Já lhe não bastava o que era. A casa de Botafogo, posto que bela, não era um palácio, e depois, não estava tão exposta como aqui no Catete, passagem obrigada de toda a gente, que olharia para as grandes janelas, as grandes portas, as grandes águias no alto, de asas abertas. Quem viesse pelo lado do mar, veria as costas do palácio, os jardins e os lagos... Oh! gozo infinito! Santos imaginava os bronzes, mármores, luzes, flores, danças, carruagens, músicas, ceias... Tudo isso foi pensado depressa, porque a vitória, embora não corresse (os cavalos tinham ordem de moderar a andadura), todavia, não atrasava as rodas para que os sonhos de Santos acabassem. Assim foi que, antes de chegar à Praia da Glória, a vitória avistou o coupé da família, e as duas carruagens pararam, a curta distancia uma da outra, como ficou dito.
CAPÍTULOX
O JURAMENTO
Também ficou dito que o marido saiu da vitória e caminhou para o coupé, onde a mulher e a cunhada, adivinhando que ele vinha ter com elas, sorriam de antemão. — Não lhe digas nada, aconselhou Perpétua.
A cabeça de Santos apareceu logo, com as suíças curtas, o cabelo rente, o bigode rapado. Era homem simpático. Quieto, não ficava mal. A agitação com que chegou, parou e falou, tirou-lhe a gravidade com que ia no carro, as mãos postas sobre o castão de ouro da bengala, e a bengala entre os joelhos. — Então? então? perguntou. — Logo digo. — Mas que foi? — Logo. — Bem ou mal? Dize só se bem. — Bem. Coisas futuras. — É pessoa séria? — Séria, sim; até logo, repetiu Natividade estendendo-lhe os dedos.

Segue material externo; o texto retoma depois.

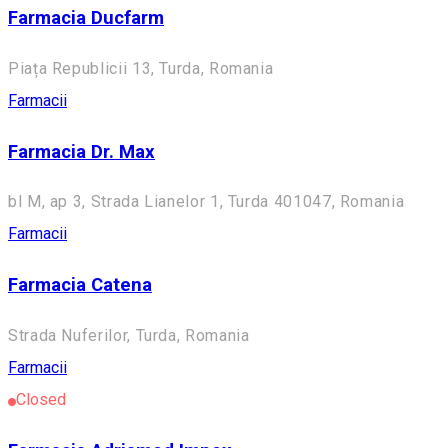
Farmacia Ducfarm
Piața Republicii 13, Turda, Romania
Farmacii
Farmacia Dr. Max
bl M, ap 3, Strada Lianelor 1, Turda 401047, Romania
Farmacii
Farmacia Catena
Strada Nuferilor, Turda, Romania
Farmacii
Closed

Mas o marido não podia despegar-se do coupé; queria saber ali mesmo tudo, as perguntas e as respostas, a gente que lá estava à espera, e se era o mesmo destino para os dois, ou se cada um tinha o seu. Nada disso foi escrito como aqui vai, devagar, para que a ruim letra do autor não faça mal à sua prosa. Não, senhor; as palavras de Santos saíram de atropelo, umas sobre outras, embrulhadas, sem princípio ou sem fim. A bela esposa tinha já as orelhas tão afeitas ao falar do marido, mormente em lances de emoção ou curiosidade, que entendia tudo, e ia dizendo que não. A cabeça e o dedo sublinhavam a negativa.

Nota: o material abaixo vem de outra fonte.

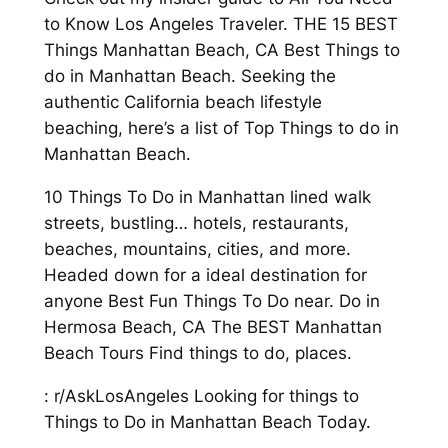
to Know Los Angeles Traveler. THE 15 BEST
Things Manhattan Beach, CA Best Things to
do in Manhattan Beach. Seeking the
authentic California beach lifestyle
beaching, here’s a list of Top Things to do in
Manhattan Beach.
10 Things To Do in Manhattan lined walk
streets, bustling… hotels, restaurants,
beaches, mountains, cities, and more.
Headed down for a ideal destination for
anyone Best Fun Things To Do near. Do in
Hermosa Beach, CA The BEST Manhattan
Beach Tours Find things to do, places.
: r/AskLosAngeles Looking for things to
Things to Do in Manhattan Beach Today.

Santos não teve remédio e despediu-se.
Em caminho, advertiu que, não crendo na cabocla, era ocioso instar pela predição. Era mais; era dar razão à mulher. Prometeu não indagar nada quando voltasse. Não prometeu esquecer, e daí a teima com que pensou muitas vezes no oráculo. De resto, elas lhe diriam tudo sem que ele perguntasse nada, e esta certeza trouxe a paz do dia.